Case Name: In the matter of Steven M. HIBBARD, Ginger L. Hibbard, Debtors
Court: United States Bankruptcy Court for the Southern District of Georgia
Jurisdiction: United States
Decision Date: 2009-12-14
Citations: 448 B.R. 296
Docket Number: No. 09-40150
Parties: In the matter of Steven M. HIBBARD, Ginger L. Hibbard, Debtors.
Judges: 
Reporter: West's Bankruptcy Reporter
Volume: 448
Pages: 296–303

Head Matter:
In the matter of Steven M. HIBBARD, Ginger L. Hibbard, Debtors.
No. 09-40150.
United States Bankruptcy Court, S.D. Georgia, Savannah Division.
Dec. 14, 2009.
Dennis G. Dozier, Sr., Rincon, GA, for Debtors.

Opinion:
MEMORANDUM AND ORDER ON MOTION OF THE UNITED STATES TRUSTEE TO DISMISS
LAMAR W. DAVIS, JR., Bankruptcy Judge.
Debtors Ginger and Steven Hibbard filed Chapter 7 on January 23, 2009 ("Petition Date"). This case was selected for audit by the Office of the United States Trustee on February 12, 2009. Audit, Dckt.No. 12. The United States Trustee filed a Statement that the Presumption of Abuse Does Not Arise on April 6, 2009. Statement, Dckt.No. 32. The United States Trustee filed a Motion to Dismiss Pursuant to 707(b) on April 20, 2009. Motion, Dckt.No. 39. Debtors responded on April 30, 2009 and hearings were held on May 18, 2009, July 31, 2009, and finally on September 28, 2009 to determine whether Debtors' filing was an abuse of bankruptcy proceedings either (1) under a totality of circumstances or (2) as a bad faith filing. Finally, the United States Trustee filed a Brief in Support of Dismissal on October 16, 2009 (Dckt.No. 61), and Debtors filed a responsive brief on October 20, 2009 (Dckt.No. 62).
FINDINGS OF FACT
Debtor Ginger Hibbard dropped out of high school and obtained her GED and eventually her paralegal degree. Testimony of Ginger Hibbard, September 28, 2009. Debtor Steven Hibbard dropped out of high school after tenth grade. Testimony of Steven Hibbard, September 28, 2009. Debtors filed this Chapter 7 hoping to escape the crushing debt they took on in support of their family-owned roofing operation and the lifestyle which it had afforded them.

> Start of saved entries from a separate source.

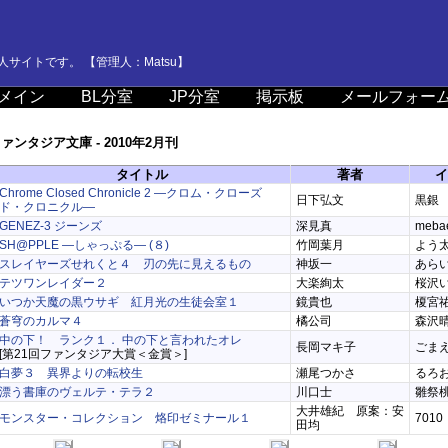
サイトです。 【管理人：Matsu】
メイン
BL分室
JP分室
掲示板
メールフォー
ァンタジア文庫 - 2010年2月刊
タイトル
著者
イ
Chrome Closed Chronicle 2 ―クロム・クローズ
日下弘文
黒銀
ド・クロニクル―
GENEZ-3 ジーンズ
深見真
meba
SH@PPLE ―しゃっぷる― (８)
竹岡葉月
よう
スレイヤーズせれくと４ 刃の先に見えるもの
神坂一
あら
テツワンレイダー２
大楽絢太
桜沢
いつか天魔の黒ウサギ 紅月光の生徒会室１
鏡貴也
榎宮
蒼穹のカルマ４
橘公司
森沢
中の下！ ランク１． 中の下と言われたオレ
長岡マキ子
ごま
[第21回ファンタジア大賞＜金賞＞]
白夢３ 異界よりの転校生
瀬尾つかさ
るろ
漂う書庫のヴェルテ・テラ２
川口士
雛祭
大井雄紀 原案：安
モンスター・コレクション 烙印ゼミナール１
7010
田均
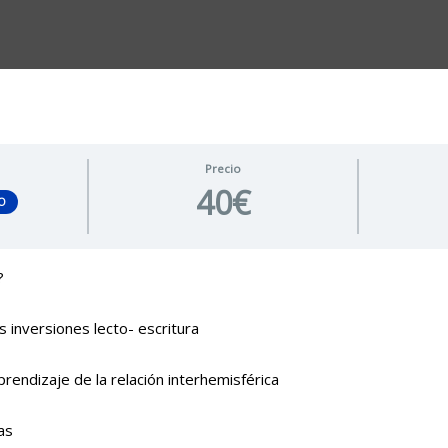
Precio
40€
O
?
nversiones lecto- escritura
ndizaje de la relación interhemisférica
as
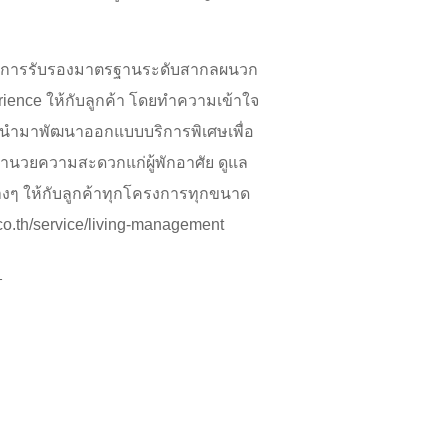
ี่ได้รับการรับรองมาตรฐานระดับสากลผนวก
ience ให้กับลูกค้า โดยทำความเข้าใจ
ึงนำมาพัฒนาออกแบบบริการพิเศษเพื่อ
ำนวยความสะดวกแก่ผู้พักอาศัย ดูแล
ๆ ให้กับลูกค้าทุกโครงการทุกขนาด
o.th/service/living-management
_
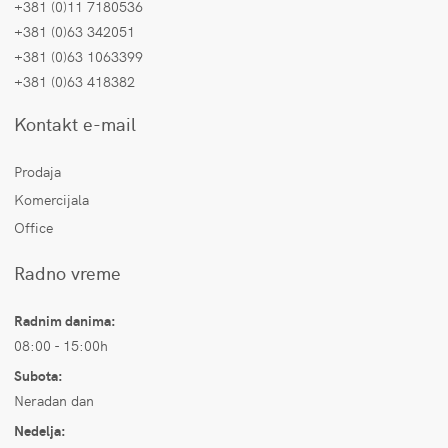
+381 (0)11 7180536
+381 (0)63 342051
+381 (0)63 1063399
+381 (0)63 418382
Kontakt e-mail
Prodaja
Komercijala
Office
Radno vreme
Radnim danima:
08:00 - 15:00h
Subota:
Neradan dan
Nedelja:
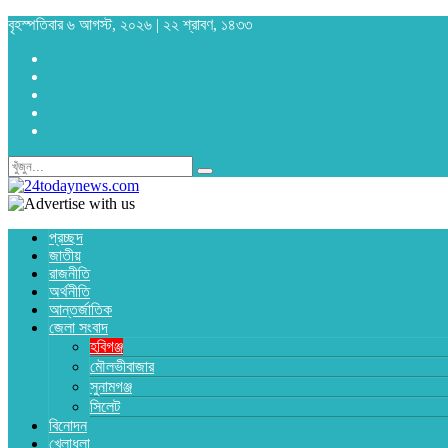
বৃহস্পতিবার ৬ আগস্ট, ২০২৬ | ২২ শ্রাবণ, ১৪৩৩
প্রচ্ছদ
জাতীয়
রাজনীতি
অর্থনীতি
আন্তর্জাতিক
জেলা সংবাদ
হবিগঞ্জ
মৌলভীবাজার
সুনামগঞ্জ
সিলেট
বিনোদন
খেলাধুলা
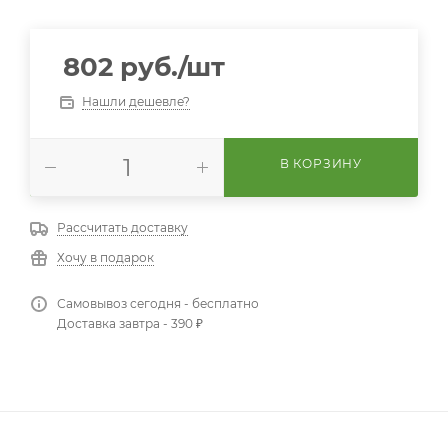
802
руб.
/шт
Нашли дешевле?
В КОРЗИНУ
Рассчитать доставку
Хочу в подарок
Самовывоз сегодня - бесплатно
Доставка завтра - 390 ₽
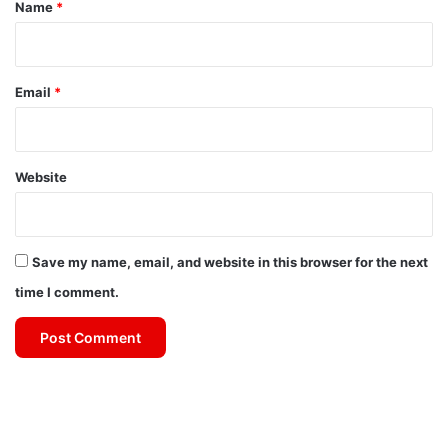
*
Name
*
Email
*
Website
Save my name, email, and website in this browser for the next
time I comment.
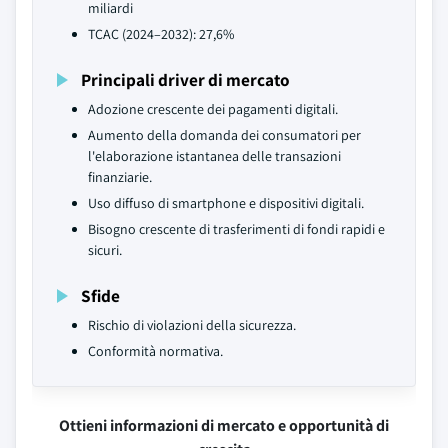
miliardi
TCAC (2024–2032): 27,6%
Principali driver di mercato
Adozione crescente dei pagamenti digitali.
Aumento della domanda dei consumatori per
l'elaborazione istantanea delle transazioni
finanziarie.
Uso diffuso di smartphone e dispositivi digitali.
Bisogno crescente di trasferimenti di fondi rapidi e
sicuri.
Sfide
Rischio di violazioni della sicurezza.
Conformità normativa.
Ottieni informazioni di mercato e opportunità di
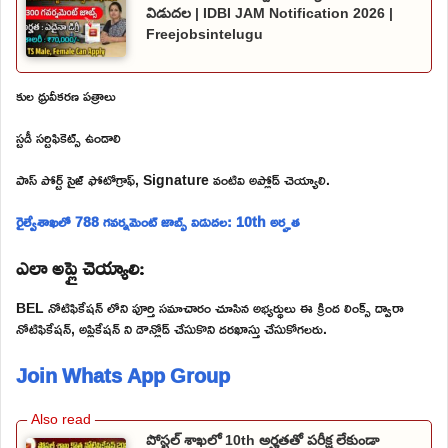
విడుదల | IDBI JAM Notification 2026 |
Freejobsintelugu
కుల ధ్రువీకరణ పత్రాలు
స్టడీ సర్టిఫికెట్స్ ఉండాలి
పాస్ పోర్ట్ సైజ్ ఫోటోగ్రాఫ్, Signature వంటివి అప్లోడ్ చెయ్యాలి.
రైల్వేశాఖలో 788 గవర్నమెంట్ జాబ్స్ విడుదల: 10th అర్హత
ఎలా అప్లై చెయ్యాలి:
BEL నోటిఫికేషన్ లోని పూర్తి సమాచారం చూసిన అభ్యర్థులు ఈ క్రింద లింక్స్ ద్వారా
నోటిఫికేషన్, అప్లికేషన్ ని డౌన్లోడ్ చేసుకొని దరఖాస్తు చేసుకోగలరు.
Join Whats App Group
పోస్టల్ శాఖలో 10th అర్హతతో పరీక్ష లేకుండా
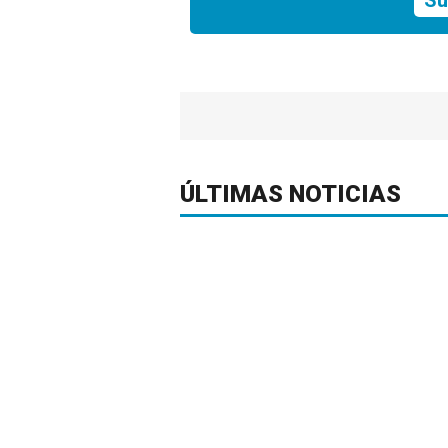
Su
ÚLTIMAS NOTICIAS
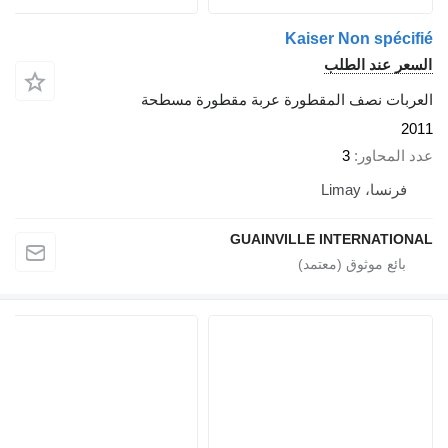
Kaiser Non spécifié
السعر عند الطلب
العربات نصف المقطورة عربة مقطورة مسطحة
2011
عدد المحاور
3
فرنسا، Limay
GUAINVILLE INTERNATIONAL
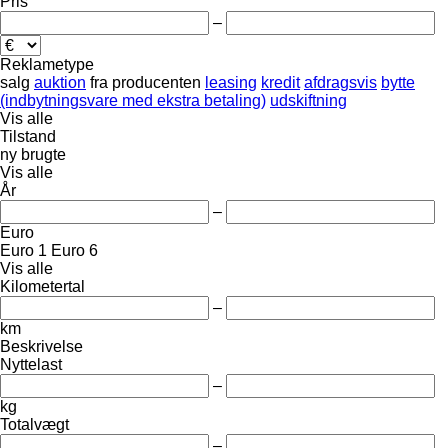
Pris
–
Reklametype
salg
auktion
fra producenten
leasing
kredit
afdragsvis
bytte
(indbytningsvare med ekstra betaling)
udskiftning
Vis alle
Tilstand
ny
brugte
Vis alle
År
–
Euro
Euro 1
Euro 6
Vis alle
Kilometertal
–
km
Beskrivelse
Nyttelast
–
kg
Totalvægt
–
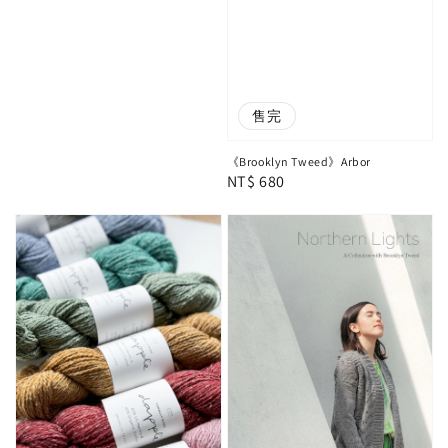
售完
《Brooklyn Tweed》Arbor
Regular
NT$ 680
price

Debtors cashed out their 401(k) account to start Above The Rest Roofing, Inc. ("ATR Roofing") in June of 2003. Response to Motion to Dismiss, Dckt.No. 62. Steven Hibbard was the CEO and Ginger Hibbard was the CFO. ATR Roofing provided "turn-key" roofing solutions to local home builders. Id. In 2005-2006, the Hib-bards quit their regular jobs to focus ex clusively on ATR Roofing, eventually forming a second corporation, Above the Rest Roofing Supply & Distributor, Inc., in 2006 ("ATR Supply"). ATR Supply sold supplies to ATR Roofing; it was run solely by Ginger Hibbard. Testimony of Ginger Hibbard, September 28, 2009. Seventy-five percent of ATR Supply's revenue came from ATR Roofing. Id.
ATR Roofing operated on a high volume / low margin model, undercutting most of its competitors and focusing on roofing many houses with a low profit margin on each house. Testimony of Steven Hib-bard, September 28, 2009. ATR Roofing's turn-key operation proved to be risky; in December of 2007 the housing market crashed and it was left with thousands of dollars of unpaid invoices for work performed. Id. By early 2008 ATR Supply was out of business and ATR Roofing primarily became a labor-only roofing company.
In March 2008, Debtors refinanced their house located at 105 Crystal Drive in Rin-con, Georgia, with ditech.com, an online mortgage lender. Response, Dckt.No. 62, p. 3. Debtors owed approximately $72,000.00 on their mortgage and approximately $30,000.00 on an equity line of credit/second mortgage at the time the house was refinanced. With the approximately $192,000 received in the course of the refinancing, Debtor paid off the $102,000.00 in loan balances and transferred approximately $50,000.00 to ATR Roofing. Id.; Testimony of Ginger Hibbard, September 28, 2009.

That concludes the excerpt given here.